What is expected => Within the listing below, please show every line carrying the string "daughter".

Input for this task =>
+ + + + + + +

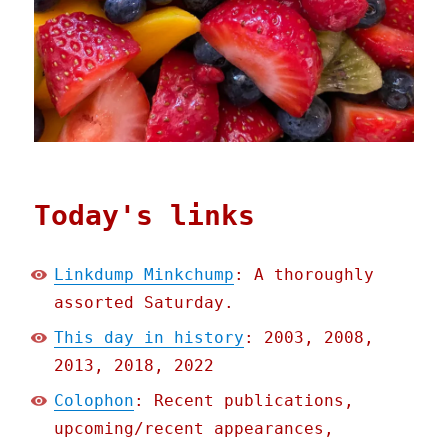
Today's links
Linkdump Minkchump
: A thoroughly
assorted Saturday.
This day in history
: 2003, 2008,
2013, 2018, 2022
Colophon
: Recent publications,
upcoming/recent appearances,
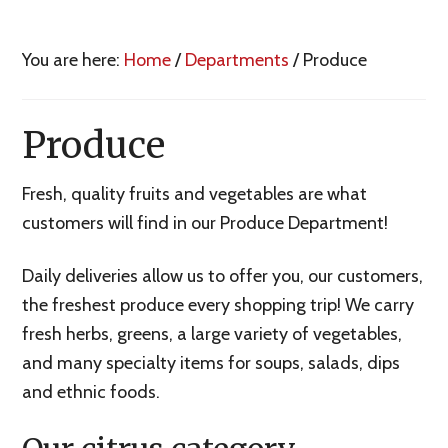
You are here:
Home
/
Departments
/
Produce
Produce
Fresh, quality fruits and vegetables are what
customers will find in our Produce Department!
Daily deliveries allow us to offer you, our customers,
the freshest produce every shopping trip! We carry
fresh herbs, greens, a large variety of vegetables,
and many specialty items for soups, salads, dips
and ethnic foods.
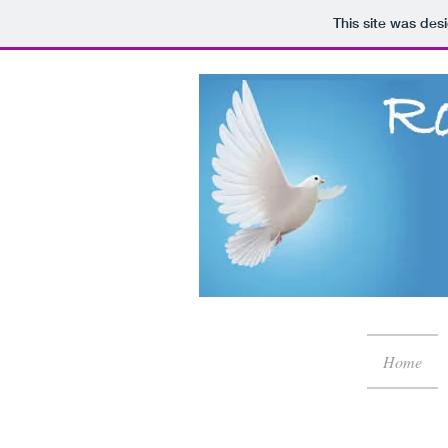
This site was des
Home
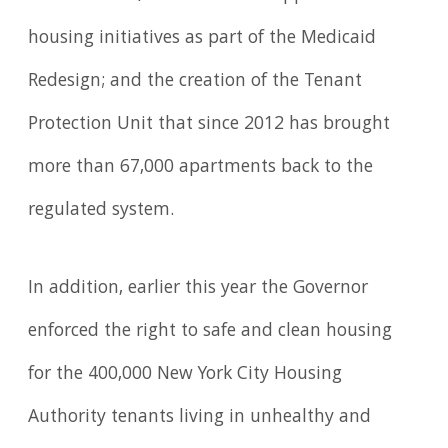
housing initiatives as part of the Medicaid
Redesign; and the creation of the Tenant
Protection Unit that since 2012 has brought
more than 67,000 apartments back to the
regulated system.
In addition, earlier this year the Governor
enforced the right to safe and clean housing
for the 400,000 New York City Housing
Authority tenants living in unhealthy and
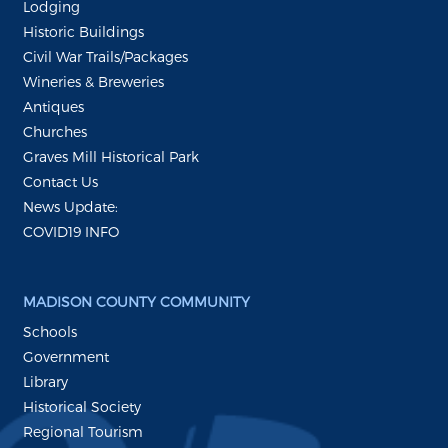
Lodging
Historic Buildings
Civil War Trails/Packages
Wineries & Breweries
Antiques
Churches
Graves Mill Historical Park
Contact Us
News Update:
COVID19 INFO
MADISON COUNTY COMMUNITY
Schools
Government
Library
Historical Society
Regional Tourism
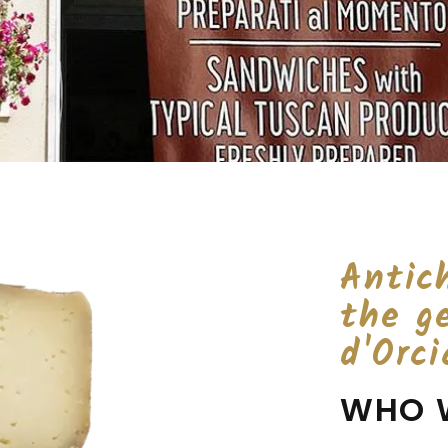
Antich
the g
d'Orci
WHO 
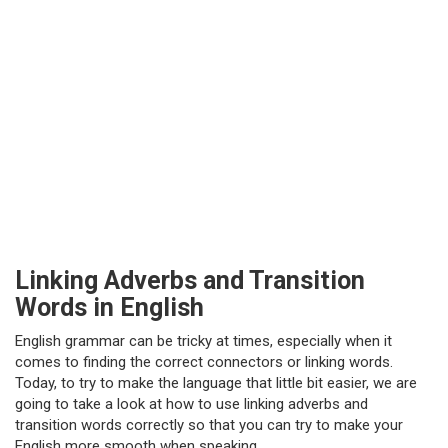
Linking Adverbs and Transition
Words in English
English grammar can be tricky at times, especially when it
comes to finding the correct connectors or linking words.
Today, to try to make the language that little bit easier, we are
going to take a look at how to use linking adverbs and
transition words correctly so that you can try to make your
English more smooth when speaking.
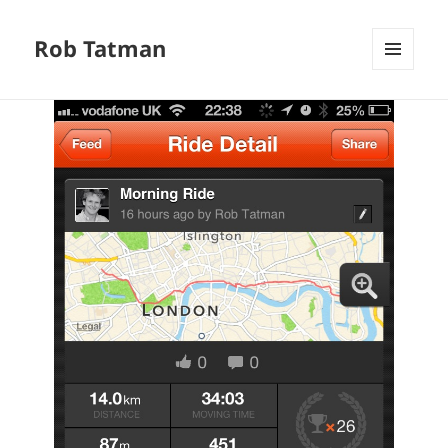
Rob Tatman
MENU
AND
WIDGETS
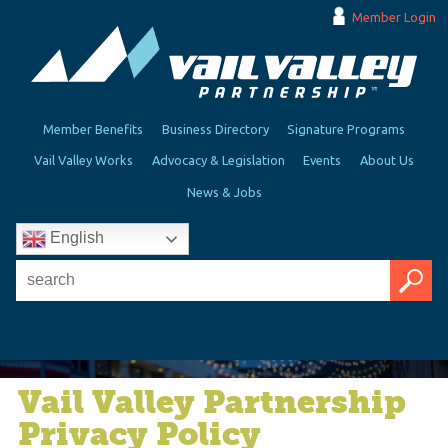
Member Login
Member Benefits
Business Directory
Signature Programs
Vail Valley Works
Advocacy & Legislation
Events
About Us
News & Jobs
English
Vail Valley Partnership
Privacy Policy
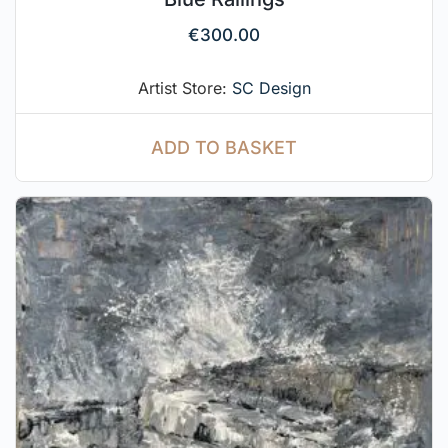
€
300.00
Artist Store:
SC Design
ADD TO BASKET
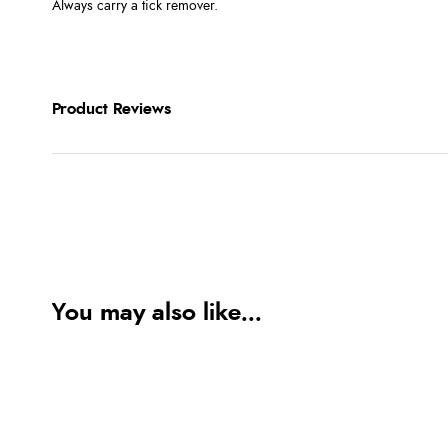
Always carry a tick remover.
Product Reviews
You may also like...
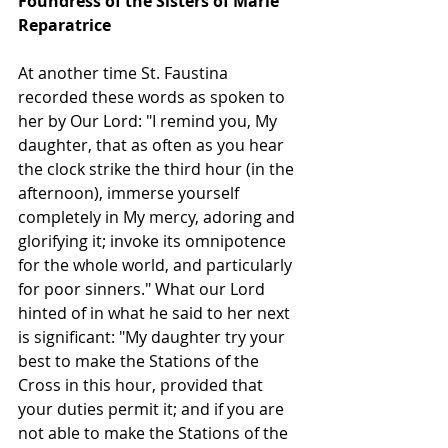
Foundress of the Sisters of Marie 
Reparatrice
At another time St. Faustina 
recorded these words as spoken to 
her by Our Lord: "I remind you, My 
daughter, that as often as you hear 
the clock strike the third hour (in the 
afternoon), immerse yourself 
completely in My mercy, adoring and 
glorifying it; invoke its omnipotence 
for the whole world, and particularly 
for poor sinners." What our Lord 
hinted of in what he said to her next 
is significant: "My daughter try your 
best to make the Stations of the 
Cross in this hour, provided that 
your duties permit it; and if you are 
not able to make the Stations of the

+ + + + + + +

Result of this exercise =>
daughter, that as often as you hear 
is significant: "My daughter try your 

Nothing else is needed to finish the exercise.